Massive scale in the AI revolution
While the transformer was… transformative, we can’t overlook hardware advances in the AI revolution.
“The difference between GPT-2 and GPT-3 was scale. They kept turning up the scaling on the hardware, the training hardware, and the data,” Stokes says.
Not able to play the video? Click here to watch the video
While there’s been a lot of hype around machine-learning-specific hardware, like Apple’s Neural Engine, Stokes says that much of the hardware that powers AI is off-the-shelf.
“There’s specialty hardware for this, but we’re using graphics processing hardware that works really well for games,” Stokes says.
Standalone GPUs (graphics processing units) took a foothold in the gaming market in the 1990s, but they have since been adapted for other tasks, like mining cryptocurrency and artificial intelligence.
Stokes explains that GPUs are excellent at “embarrassingly parallel” tasks, which is a term used to describe computing tasks that are easily split into multiple pieces that can be worked independently.
Imagine you’re using a food processor to shred cabbage for coleslaw, and it’s a big potluck, so you’re making a lot of slaw. If you only have one food processor, you have to feed the cabbage into the food processor one at a time.

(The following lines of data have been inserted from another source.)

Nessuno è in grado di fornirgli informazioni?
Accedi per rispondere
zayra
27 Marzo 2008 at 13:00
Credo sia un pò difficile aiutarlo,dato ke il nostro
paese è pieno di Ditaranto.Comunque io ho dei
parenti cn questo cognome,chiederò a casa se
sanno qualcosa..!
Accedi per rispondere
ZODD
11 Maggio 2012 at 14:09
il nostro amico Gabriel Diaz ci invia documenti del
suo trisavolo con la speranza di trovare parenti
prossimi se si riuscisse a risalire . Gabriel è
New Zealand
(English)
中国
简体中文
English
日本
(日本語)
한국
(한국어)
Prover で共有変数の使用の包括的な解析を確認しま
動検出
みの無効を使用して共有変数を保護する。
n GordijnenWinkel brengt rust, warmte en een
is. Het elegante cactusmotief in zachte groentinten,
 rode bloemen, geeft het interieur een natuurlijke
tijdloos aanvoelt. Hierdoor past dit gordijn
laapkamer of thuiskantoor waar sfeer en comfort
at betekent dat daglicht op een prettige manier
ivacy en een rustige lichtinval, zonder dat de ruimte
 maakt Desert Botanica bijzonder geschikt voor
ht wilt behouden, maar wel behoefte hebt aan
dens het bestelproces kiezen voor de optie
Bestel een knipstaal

But now, imagine that you have ten food processors and nine assistants to help you. You can shred ten heads of cabbage at once instead of one at a time, getting the job done in a tenth of the time it would have taken otherwise. Shredding cabbage is embarrassingly parallel.

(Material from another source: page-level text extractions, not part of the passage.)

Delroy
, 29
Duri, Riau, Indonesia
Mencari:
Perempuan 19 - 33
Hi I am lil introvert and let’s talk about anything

That, in a nutshell, is how parallelization works, and it’s especially effective for AI operations.
On the technical front, Stokes explains that Nvidia—a producer of video cards—makes a developer library called CUDA (Compute Unified Device Architecture) that powers most AI software. Developers use Python—an interpreted scripting language—as a front end for CUDA.
The sheer amount of scale allowed by GPUs, cloud computing, and broadband not only power the “thinking” of an AI but allow developers to scale up the training data.
“We also discovered the value of scale in neural networks where you train it on the entire internet, and you get results that you wouldn’t get if you just trained it on the Encyclopedia Britannica,” Stokes says.
ChatGPT does not crawl the internet directly. OpenAI is being vague about the training data used for its just-released GPT-4, but we know that GPT-3 used pre-assembled sets of crawled web data, such as Common Crawl and the text of Wikipedia. That means that while ChatGPT has access to an enormous amount of data, it’s not always up to date.
AI, in short, is like a million monkeys at a million typewriters.
“But in this case, the monkeys have been trained on Shakespeare,” Stokes says.